Corn arrived in Europe from America in the sixteenth century and lent itself well to this method of preparing food. Both its easy cultivation and its high yield helped to stem famine, particularly in Trentino and Friuli. In these regions it is still called “Grano Turco” (Turkish grain), because corn was imported from Turkey in quantity during the seventeenth century.

Different types of polenta

  • Yellow polenta: prepared with yellow corn flour, this is the classic polenta. It adapts well to all sorts of recipes.
  • White polenta: prepared with white corn flour, this is the finest polenta. It is served with delicate foods such as fish.
  • Taragna polenta: prepared with buckwheat flour. This is more rustic and quite rich.

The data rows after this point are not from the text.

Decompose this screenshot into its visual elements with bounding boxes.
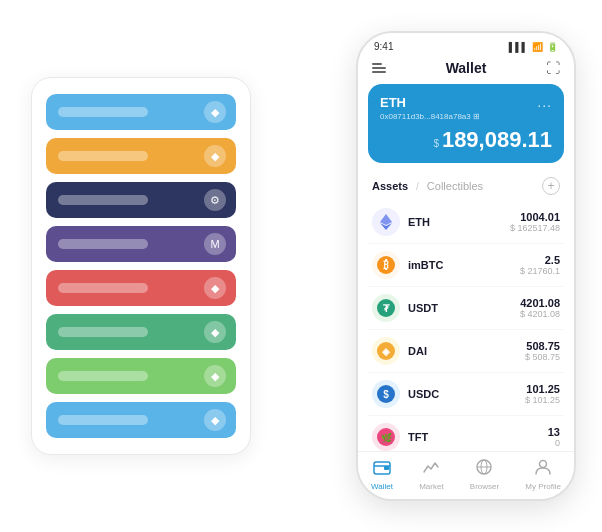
eth-card[interactable]: ETH ... 0x08711d3b...8418a78a3 ⊞ $ 189,0… xyxy=(368,84,564,163)
eth-asset-name: ETH xyxy=(408,216,510,228)
assets-tabs: Assets / Collectibles xyxy=(372,180,483,192)
card-item-6[interactable]: ◆ xyxy=(46,314,236,350)
asset-row-imbtc[interactable]: ₿ imBTC 2.5 $ 21760.1 xyxy=(368,244,564,287)
tab-collectibles[interactable]: Collectibles xyxy=(427,180,483,192)
asset-row-usdt[interactable]: ₮ USDT 4201.08 $ 4201.08 xyxy=(368,287,564,330)
phone-header: Wallet ⛶ xyxy=(358,56,574,84)
usdc-asset-amounts: 101.25 $ 101.25 xyxy=(525,383,560,405)
usdt-asset-amounts: 4201.08 $ 4201.08 xyxy=(520,297,560,319)
eth-address: 0x08711d3b...8418a78a3 ⊞ xyxy=(380,112,552,121)
dai-asset-amount: 508.75 xyxy=(525,340,560,352)
nav-market[interactable]: Market xyxy=(419,458,443,491)
phone-mockup: 9:41 ▌▌▌ 📶 🔋 Wallet ⛶ ETH ... xyxy=(356,31,576,501)
svg-marker-0 xyxy=(380,214,392,225)
browser-nav-label: Browser xyxy=(470,482,499,491)
usdt-asset-icon: ₮ xyxy=(372,294,400,322)
card-icon-7: ◆ xyxy=(204,365,226,387)
card-item-5[interactable]: ◆ xyxy=(46,270,236,306)
status-bar: 9:41 ▌▌▌ 📶 🔋 xyxy=(358,33,574,56)
card-item-1[interactable]: ◆ xyxy=(46,94,236,130)
nav-profile[interactable]: My Profile xyxy=(525,458,561,491)
asset-row-eth[interactable]: ETH 1004.01 $ 162517.48 xyxy=(368,201,564,244)
wifi-icon: 📶 xyxy=(532,42,543,52)
svg-point-17 xyxy=(540,461,547,468)
tft-asset-icon: 🌿 xyxy=(372,423,400,451)
imbtc-asset-amount: 2.5 xyxy=(520,254,560,266)
usdt-asset-name: USDT xyxy=(408,302,520,314)
tft-asset-usd: 0 xyxy=(548,438,560,448)
tab-divider: / xyxy=(416,181,419,192)
eth-title: ETH xyxy=(380,95,406,110)
eth-asset-amount: 1004.01 xyxy=(510,211,560,223)
card-label-6 xyxy=(58,327,148,337)
imbtc-asset-name: imBTC xyxy=(408,259,520,271)
card-icon-2: ◆ xyxy=(204,145,226,167)
card-icon-1: ◆ xyxy=(204,101,226,123)
tab-assets[interactable]: Assets xyxy=(372,180,408,192)
usdt-asset-amount: 4201.08 xyxy=(520,297,560,309)
card-label-3 xyxy=(58,195,148,205)
card-item-8[interactable]: ◆ xyxy=(46,402,236,438)
profile-nav-label: My Profile xyxy=(525,482,561,491)
usdc-asset-usd: $ 101.25 xyxy=(525,395,560,405)
svg-text:₮: ₮ xyxy=(383,303,390,314)
assets-header: Assets / Collectibles + xyxy=(358,173,574,201)
nav-browser[interactable]: Browser xyxy=(470,458,499,491)
asset-row-usdc[interactable]: $ USDC 101.25 $ 101.25 xyxy=(368,373,564,416)
card-icon-6: ◆ xyxy=(204,321,226,343)
wallet-nav-icon xyxy=(373,458,391,480)
card-icon-gear: ⚙ xyxy=(204,189,226,211)
asset-row-dai[interactable]: ◈ DAI 508.75 $ 508.75 xyxy=(368,330,564,373)
dai-asset-icon: ◈ xyxy=(372,337,400,365)
nav-wallet[interactable]: Wallet xyxy=(371,458,393,491)
tft-asset-amounts: 13 0 xyxy=(548,426,560,448)
eth-card-header: ETH ... xyxy=(380,94,552,110)
asset-list: ETH 1004.01 $ 162517.48 ₿ imBTC 2.5 $ 21… xyxy=(358,201,574,451)
card-label-7 xyxy=(58,371,148,381)
card-label-5 xyxy=(58,283,148,293)
imbtc-asset-usd: $ 21760.1 xyxy=(520,266,560,276)
usdc-asset-icon: $ xyxy=(372,380,400,408)
browser-nav-icon xyxy=(475,458,493,480)
eth-asset-icon xyxy=(372,208,400,236)
tft-asset-name: TFT xyxy=(408,431,548,443)
status-icons: ▌▌▌ 📶 🔋 xyxy=(509,42,558,52)
market-nav-label: Market xyxy=(419,482,443,491)
dai-asset-amounts: 508.75 $ 508.75 xyxy=(525,340,560,362)
page-title: Wallet xyxy=(386,60,546,76)
card-label-8 xyxy=(58,415,148,425)
phone-content: ETH ... 0x08711d3b...8418a78a3 ⊞ $ 189,0… xyxy=(358,84,574,451)
card-item-7[interactable]: ◆ xyxy=(46,358,236,394)
tft-asset-amount: 13 xyxy=(548,426,560,438)
card-icon-5: ◆ xyxy=(204,277,226,299)
market-nav-icon xyxy=(422,458,440,480)
card-label-1 xyxy=(58,107,148,117)
card-item-2[interactable]: ◆ xyxy=(46,138,236,174)
wallet-nav-label: Wallet xyxy=(371,482,393,491)
card-label-2 xyxy=(58,151,148,161)
card-item-3[interactable]: ⚙ xyxy=(46,182,236,218)
svg-text:₿: ₿ xyxy=(383,259,389,271)
scan-icon[interactable]: ⛶ xyxy=(546,60,560,76)
profile-nav-icon xyxy=(534,458,552,480)
scene: ◆ ◆ ⚙ M ◆ ◆ ◆ ◆ xyxy=(11,11,591,521)
signal-icon: ▌▌▌ xyxy=(509,42,528,52)
asset-row-tft[interactable]: 🌿 TFT 13 0 xyxy=(368,416,564,451)
add-asset-button[interactable]: + xyxy=(542,177,560,195)
svg-text:🌿: 🌿 xyxy=(381,432,393,444)
eth-card-menu[interactable]: ... xyxy=(537,94,552,110)
eth-asset-amounts: 1004.01 $ 162517.48 xyxy=(510,211,560,233)
svg-text:$: $ xyxy=(383,389,389,400)
card-label-4 xyxy=(58,239,148,249)
menu-icon[interactable] xyxy=(372,63,386,73)
bottom-nav: Wallet Market Browser My Profile xyxy=(358,451,574,499)
card-item-4[interactable]: M xyxy=(46,226,236,262)
card-icon-m: M xyxy=(204,233,226,255)
dai-asset-name: DAI xyxy=(408,345,525,357)
eth-balance: 189,089.11 xyxy=(442,127,552,152)
status-time: 9:41 xyxy=(374,41,393,52)
eth-balance-label: $ 189,089.11 xyxy=(380,127,552,153)
imbtc-asset-icon: ₿ xyxy=(372,251,400,279)
battery-icon: 🔋 xyxy=(547,42,558,52)
card-icon-8: ◆ xyxy=(204,409,226,431)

It is accompanied by very simple sauces based on anchovies or cheese.
  • Chickpea or bean polenta: polenta is still prepared from these ingredients in the South of Italy.
  • Chestnut polenta: prepared with chestnut flour, in the Tuscan tradition.

Firm or soft?

There are several ways to prepare polenta: firm or soft, cooked and served immediately, cut into slices and then fried, broiled, or poached. It can also be baked in the oven as a gratin with other ingredients added to it (cheese, butter, tomato sauce, meat, etc.) The different-sized particles of the grain in the polenta flour naturally produce varying results. A fine-grained flour will result in a creamier polenta, but it is more difficult to make without lumps. With a thicker flour, it is easier to avoid lumps, but the polenta will be more rustic.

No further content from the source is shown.